*EXERCISE DETAILS*: Write the records out exactly, so that no picture remains in the copy.

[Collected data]
Segment Open
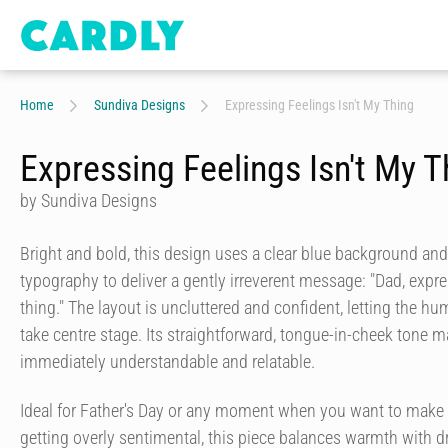
Home
Sundiva Designs
Expressing Feelings Isn't My Thing
Expressing Feelings Isn't My T
by Sundiva Designs
Bright and bold, this design uses a clear blue background and
typography to deliver a gently irreverent message: "Dad, expre
thing." The layout is uncluttered and confident, letting the h
take centre stage. Its straightforward, tongue-in-cheek tone 
immediately understandable and relatable.
Ideal for Father's Day or any moment when you want to make
getting overly sentimental, this piece balances warmth with dry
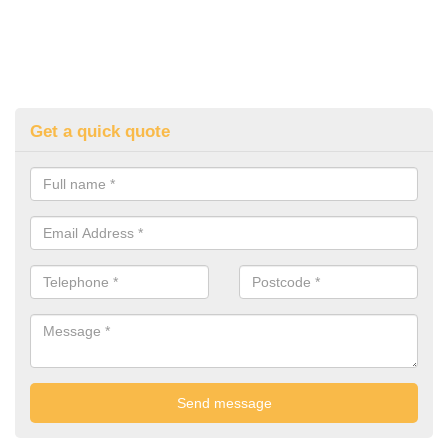
Get a quick quote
Segment Closed
*COMPLETED EXERCISE*:
Home
Sundiva Designs
Expressing Feelings Isn't My Thing
Expressing Feelings Isn't My T
by Sundiva Designs
Bright and bold, this design uses a clear blue background and
typography to deliver a gently irreverent message: "Dad, expre
thing." The layout is uncluttered and confident, letting the h
take centre stage. Its straightforward, tongue-in-cheek tone 
immediately understandable and relatable.
Ideal for Father's Day or any moment when you want to make
getting overly sentimental, this piece balances warmth with dry
Get a quick quote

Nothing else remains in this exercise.